One of my major problems as a reader is how many interesting books are on the shelves right now. Very often, the sentiment arises in FSF that the quality of the genre is not what it once was. I suppose I’m a lucky reader then, much of what I’ve read in the past few years has really pushed the right buttons. From the Epic Fantasies of Greg Keyes, to the near future SF of new authors like Marc Giller to the genre-bending thrill of Chris Roberson’s Paragaea to the Epic scale of Peter F. Hamilton’s space opera to the pulpy goodness of E.E. Knight’s Vampire Earth to the pure imagination of Jeffrey Ford’s fantasies to the heroic fantasy of Matt Stover to… I could go on, really. Most of the books I’ve read in the past few years have been very good, or at the leas enjoyable on some level. Of course, there are going to be clunkers, but those books help you appreciate the good books even more.
This does present a problem though. For as many books as I’ve read and enjoyed, there are as many, maybe more that I want to read.

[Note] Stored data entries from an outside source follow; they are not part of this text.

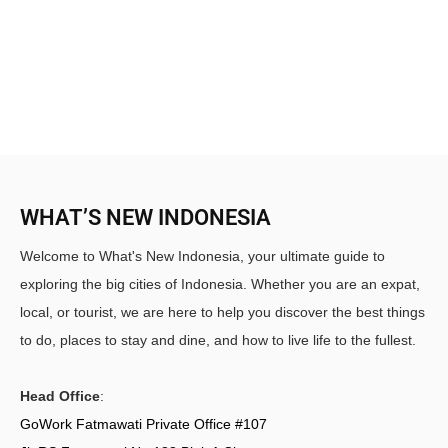
WHAT’S NEW INDONESIA
Welcome to What's New Indonesia, your ultimate guide to
exploring the big cities of Indonesia. Whether you are an expat,
local, or tourist, we are here to help you discover the best things
to do, places to stay and dine, and how to live life to the fullest.
Head Office
:
GoWork Fatmawati Private Office #107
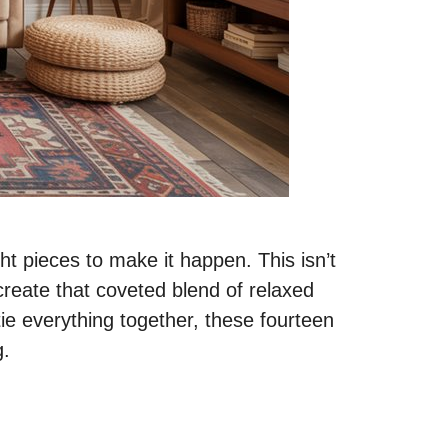
t pieces to make it happen. This isn’t
create that coveted blend of relaxed
tie everything together, these fourteen
g.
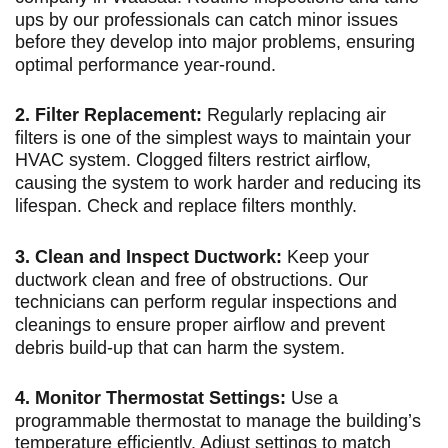
ups by our professionals can catch minor issues
before they develop into major problems, ensuring
optimal performance year-round.
2. Filter Replacement:
Regularly replacing air
filters is one of the simplest ways to maintain your
HVAC system. Clogged filters restrict airflow,
causing the system to work harder and reducing its
lifespan. Check and replace filters monthly.
3. Clean and Inspect Ductwork:
Keep your
ductwork clean and free of obstructions. Our
technicians can perform regular inspections and
cleanings to ensure proper airflow and prevent
debris build-up that can harm the system.
4. Monitor Thermostat Settings:
Use a
programmable thermostat to manage the building’s
temperature efficiently. Adjust settings to match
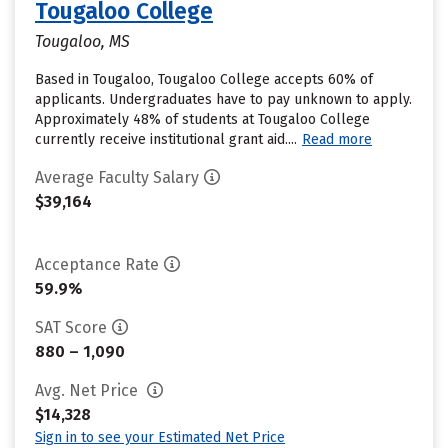
Tougaloo College
Tougaloo, MS
Based in Tougaloo, Tougaloo College accepts 60% of
applicants. Undergraduates have to pay unknown to apply.
Approximately 48% of students at Tougaloo College
currently receive institutional grant aid....
Read more
Average Faculty Salary
$39,164
Acceptance Rate
59.9%
SAT Score
880 – 1,090
Avg. Net Price
$14,328
Sign in to see your Estimated Net Price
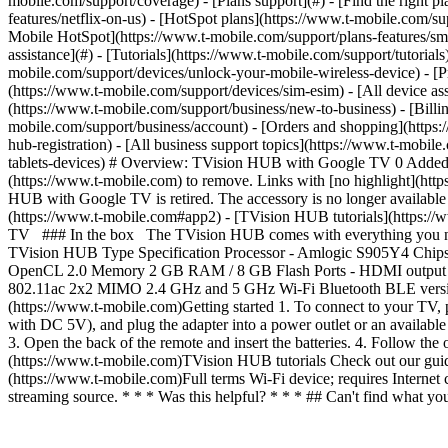
mobile.com/support/coverage) - [Plans support](#) - [Find the right p
features/netflix-on-us) - [HotSpot plans](https://www.t-mobile.com/su
Mobile HotSpot](https://www.t-mobile.com/support/plans-features/smar
assistance](#) - [Tutorials](https://www.t-mobile.com/support/tutoria
mobile.com/support/devices/unlock-your-mobile-wireless-device) - [P
(https://www.t-mobile.com/support/devices/sim-esim) - [All device ass
(https://www.t-mobile.com/support/business/new-to-business) - [Bill
mobile.com/support/business/account) - [Orders and shopping](https:
hub-registration) - [All business support topics](https://www.t-mob
tablets-devices) # Overview: TVision HUB with Google TV 0 Added! [
(https://www.t-mobile.com) to remove. Links with [no highlight](h
HUB with Google TV is retired. The accessory is no longer availabl
(https://www.t-mobile.com#app2) - [TVision HUB tutorials](https:/
TV ### In the box The TVision HUB comes with everything you need
TVision HUB Type Specification Processor - Amlogic S905Y4 Ch
OpenCL 2.0 Memory 2 GB RAM / 8 GB Flash Ports - HDMI output - M
802.11ac 2x2 MIMO 2.4 GHz and 5 GHz Wi-Fi Bluetooth BLE version
(https://www.t-mobile.com)Getting started 1. To connect to your T
with DC 5V), and plug the adapter into a power outlet or an availabl
3. Open the back of the remote and insert the batteries. 4. Follow the 
(https://www.t-mobile.com)TVision HUB tutorials Check out our guide
(https://www.t-mobile.com)Full terms Wi-Fi device; requires Internet 
streaming source. * * * Was this helpful? * * * ## Can't find what 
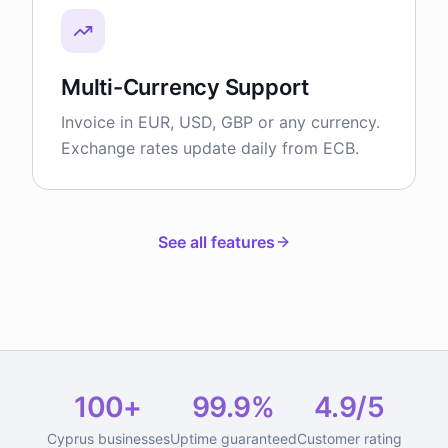
Multi-Currency Support
Invoice in EUR, USD, GBP or any currency.
Exchange rates update daily from ECB.
See all features
100+
99.9%
4.9/5
Cyprus businesses
Uptime guaranteed
Customer rating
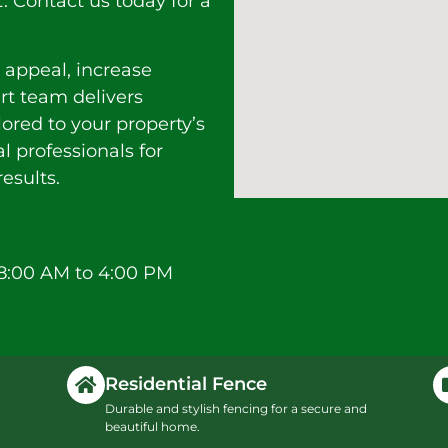
Contact us today for a
 appeal, increase
ert team delivers
lored to your property’s
l professionals for
esults.
8:00 AM to 4:00 PM
Residential Fence
Durable and stylish fencing for a secure and
beautiful home.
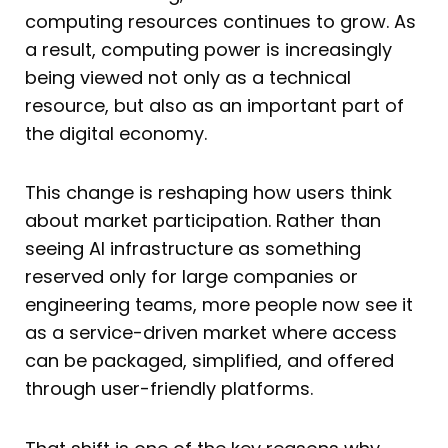
computing resources continues to grow. As
a result, computing power is increasingly
being viewed not only as a technical
resource, but also as an important part of
the digital economy.
This change is reshaping how users think
about market participation. Rather than
seeing AI infrastructure as something
reserved only for large companies or
engineering teams, more people now see it
as a service-driven market where access
can be packaged, simplified, and offered
through user-friendly platforms.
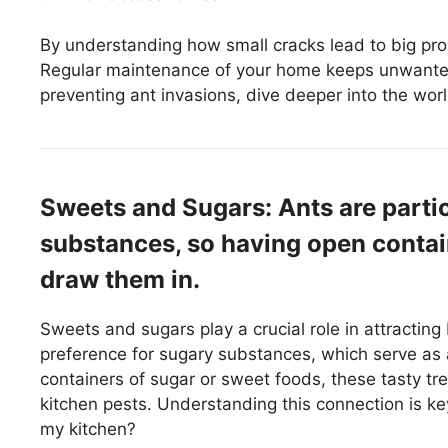
By understanding how small cracks lead to big pr
Regular maintenance of your home keeps unwanted
preventing ant invasions, dive deeper into the worl
Sweets and Sugars: Ants are partic
substances, so having open contai
draw them in.
Sweets and sugars play a crucial role in attracting
preference for sugary substances, which serve as 
containers of sugar or sweet foods, these tasty tr
kitchen pests. Understanding this connection is key
my kitchen?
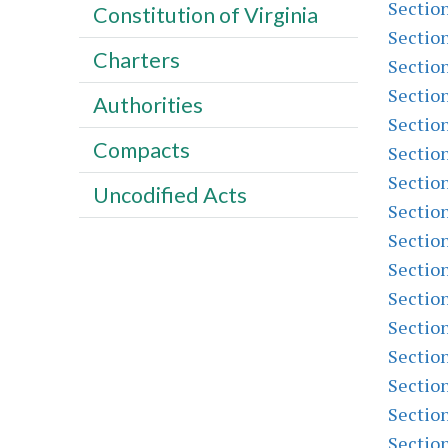
Sectio
Constitution of Virginia
Sectio
Charters
Sectio
Sectio
Authorities
Sectio
Compacts
Sectio
Sectio
Uncodified Acts
Sectio
Sectio
Sectio
Sectio
Sectio
Sectio
Sectio
Sectio
Sectio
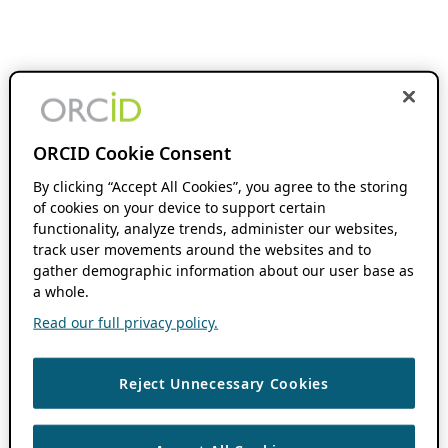
ORCID Cookie Consent
By clicking “Accept All Cookies”, you agree to the storing
of cookies on your device to support certain
functionality, analyze trends, administer our websites,
track user movements around the websites and to
gather demographic information about our user base as
a whole.
Read our full privacy policy.
Reject Unnecessary Cookies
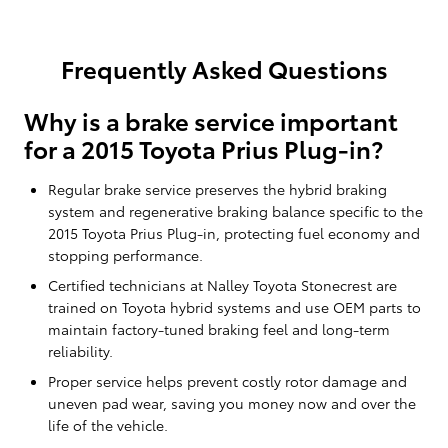
Frequently Asked Questions
Why is a brake service important
for a 2015 Toyota Prius Plug-in?
Regular brake service preserves the hybrid braking
system and regenerative braking balance specific to the
2015 Toyota Prius Plug-in, protecting fuel economy and
stopping performance.
Certified technicians at Nalley Toyota Stonecrest are
trained on Toyota hybrid systems and use OEM parts to
maintain factory-tuned braking feel and long-term
reliability.
Proper service helps prevent costly rotor damage and
uneven pad wear, saving you money now and over the
life of the vehicle.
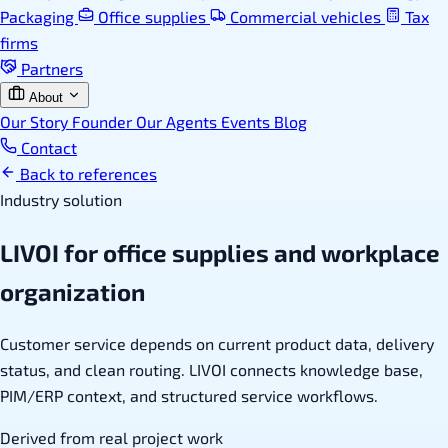
Packaging
Office supplies
Commercial vehicles
Tax
firms
Partners
About
Our Story
Founder
Our Agents
Events
Blog
Contact
Back to references
Industry solution
LIVOI for office supplies and workplace
organization
Customer service depends on current product data, delivery
status, and clean routing. LIVOI connects knowledge base,
PIM/ERP context, and structured service workflows.
Derived from real project work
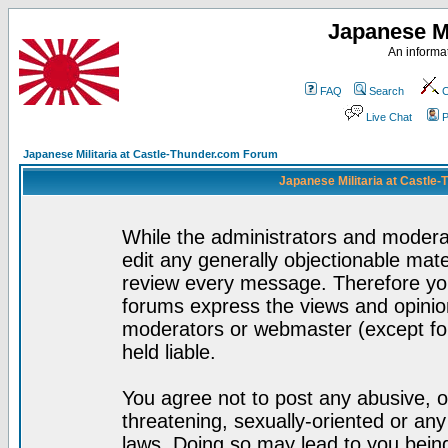
Japanese Mi
An informat
FAQ
Search
C
Live Chat
P
Japanese Militaria at Castle-Thunder.com Forum
Japanese Militaria at Castle
While the administrators and moderat
edit any generally objectionable mater
review every message. Therefore yo
forums express the views and opinion
moderators or webmaster (except for
held liable.
You agree not to post any abusive, o
threatening, sexually-oriented or any
laws. Doing so may lead to you bei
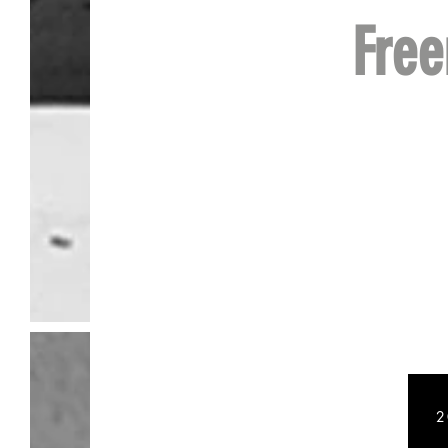
Fre
Baseba
2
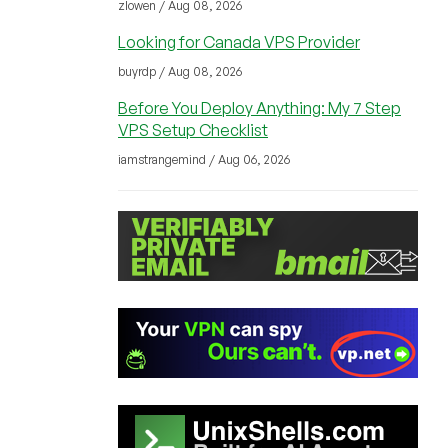
zlowen / Aug 08, 2026
Looking for Canada VPS Provider
buyrdp / Aug 08, 2026
Before You Deploy Anything: My 7 Step
VPS Setup Checklist
iamstrangemind / Aug 06, 2026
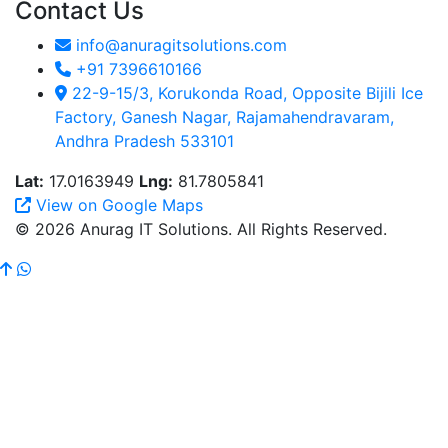
Contact Us
info@anuragitsolutions.com
+91 7396610166
22-9-15/3, Korukonda Road, Opposite Bijili Ice
Factory, Ganesh Nagar, Rajamahendravaram,
Andhra Pradesh 533101
Lat:
17.0163949
Lng:
81.7805841
View on Google Maps
© 2026 Anurag IT Solutions. All Rights Reserved.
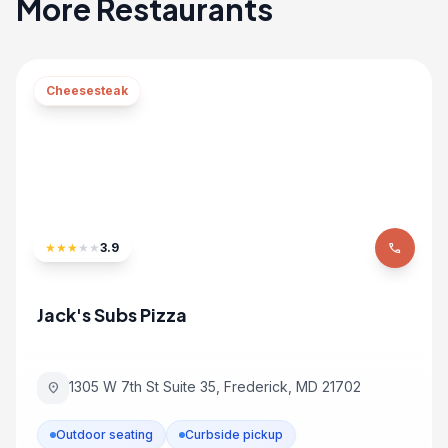
More Restaurants
Cheesesteak
★
★
★
★
★
3.9
phone
Jack's Subs Pizza
1305 W 7th St Suite 35, Frederick, MD 21702
location_on
Outdoor seating
Curbside pickup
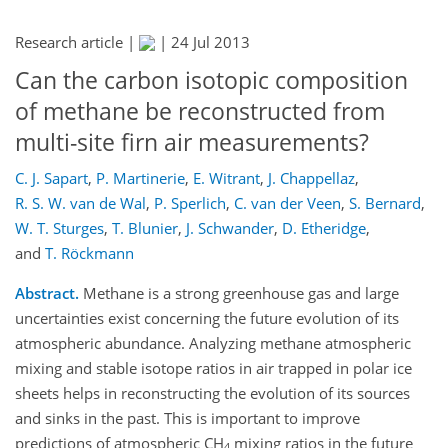
Research article |
|
24 Jul 2013
Can the carbon isotopic composition
of methane be reconstructed from
multi-site firn air measurements?
C. J. Sapart
,
P. Martinerie
,
E. Witrant
,
J. Chappellaz
,
R. S. W. van de Wal
,
P. Sperlich
,
C. van der Veen
,
S. Bernard
,
W. T. Sturges
,
T. Blunier
,
J. Schwander
,
D. Etheridge
,
and
T. Röckmann
Abstract.
Methane is a strong greenhouse gas and large
uncertainties exist concerning the future evolution of its
atmospheric abundance. Analyzing methane atmospheric
mixing and stable isotope ratios in air trapped in polar ice
sheets helps in reconstructing the evolution of its sources
and sinks in the past. This is important to improve
predictions of atmospheric CH
mixing ratios in the future
4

Just from this past year or so alone, I wanted to get to Abraham’s A Shadow in Summer, Hartwell’s Space Opera Renaissance, Keck’s In the Eye of Heaven, Robert Charles Wilson’s Spin, Sean Williams/Shane Dix’s Geodesica duology, John C. Wright’s Orphans of Chaos, Cory Doctrow’s Someone Comes to Town, Someone Leaves to Town, etc.
Add to that all the classics I want to revisit (or read for the first time, embarrassingly), like Dune, Starship Troopers, A Canticle for Leibowitz, Something Wicked This Way Comes, Ringworld, Stand on Zanzibar, 1984, Clark Ashton Smith, The Land of Laughs, Snow Crash, The Dying Earth, etc.
This doesn’t even include all the short fiction I want to read in the anthologies and magazines. I can barely trim down my own to read pile before wanting to add to it.
That was the long of it. The short of it is – there is just too much out there I want to read.